O Investigador Daniel interrompeu Jusvaldo com sua voz calma, porém, o


timbre que usou foi enérgico:

__Ocê ainda é novo na Polícia, Jusvaldo: Elias vai falar e eu vou ri de vocêis
quando ele falar!

O Investigador Daniel disse em alta voz para ser ouvido por Elias:

__Eu tô só esperando a hora do Elias abrir a boca pra gente levar ele lá pra
cadeia... Não vamos soltar ele porque somos honestos! No fundo ele é um cara gente
boa, é filho de um Pastor lá de Goiânia... Se nóis matasse ele, ia dar problema pra gente!

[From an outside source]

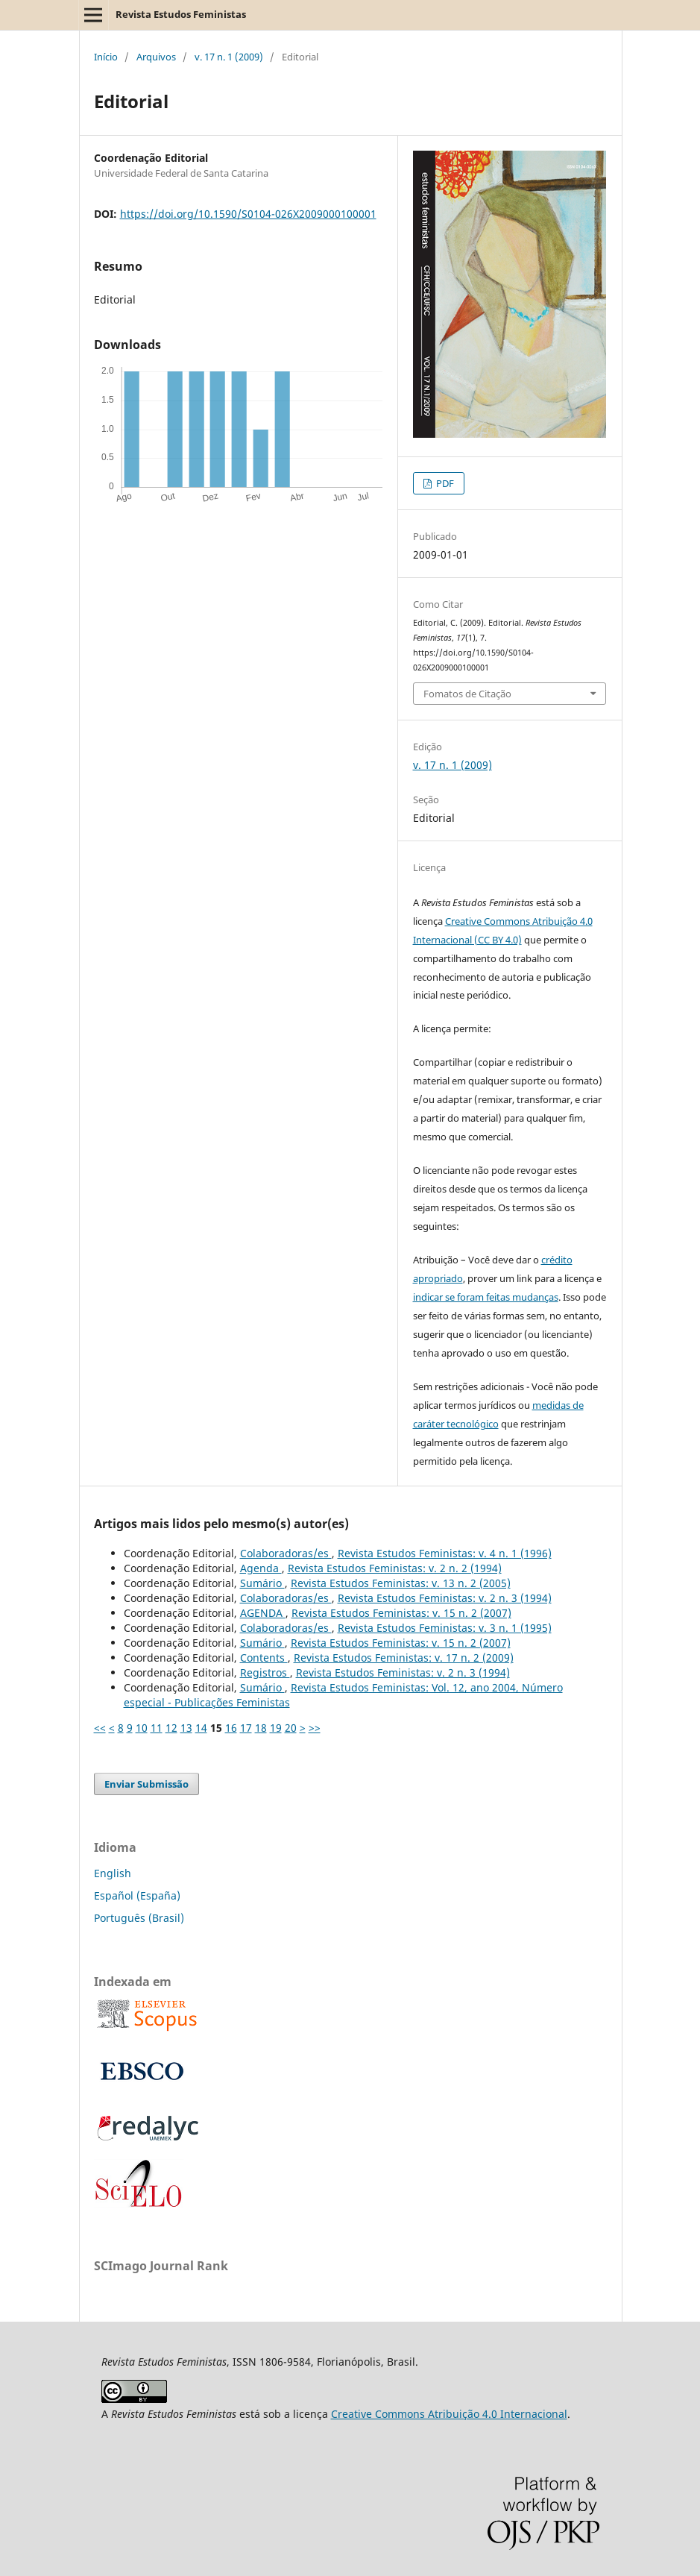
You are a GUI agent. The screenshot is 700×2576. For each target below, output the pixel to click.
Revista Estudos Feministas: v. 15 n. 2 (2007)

Elias riu daquele gesto ingênuo do Policial em achar que ‘ele’ sendo um Mestre
de enganar através das palavras iria cair naquela conversa. Que dissessem o que
quisessem, mas o que sabia é que seria morto. O tal Pedro Cobrinha que foi citado
naquela prosa era um dos muitos ladrões que sumiram na cidade sem deixar notícias.
Ele foi um dos que assaltaram a cadeia municipal em 1994. Elias o conheceu e agora
sabia onde estava seu cadáver: lá na infamante Cascalheira! Depois que o Investigador
Daniel disse aquilo foi em direção ao porta-malas e retirou o supliciado que por não
conseguir andar foi ajudado por ele e pelo Agente Luís. Tiveram que subir poucos
degraus até chegarem à sala do Delegado que estava defronte uma mesa cheia de
guloseimas de padaria. Ele era um homem já na terceira idade, uns 55 a 60 anos. Era
branco, gordo e vistoso. Seus cabelos lisos e grisalhos junto com o semblante claro eram
bastante agradáveis de olhar. Estava presidindo a Delegacia há muitos anos. Não era a
primeira vez que Elias e ele se encontravam, pois somente naquele Distrito o outro fora
preso várias vezes.

O Delegado velho e gordo lambia os dedos que estavam sujos de açúcar e doce
de leite, provenientes de um amontoado de sonhos recheados sobre a mesa. Estendeu
sua mão gorda ao prato de sonhos, dizendo enquanto mastigava a guloseima:

__Ê Elias! O bom filho a casa retorna... Como dizem aqui Goiás: “O tatu velho
nunca se esquece de uma morada antiga!”.

Os Policiais que vinham conduzindo Elias chegaram-no mais perto da mesa do


Delegado que fez uma careta de nojo, enquanto mastigava um bocado de sonho,
dizendo logo em seguida:

__Mas que fedor é esse... O Elias tava bêbado quando vocês prenderam ele?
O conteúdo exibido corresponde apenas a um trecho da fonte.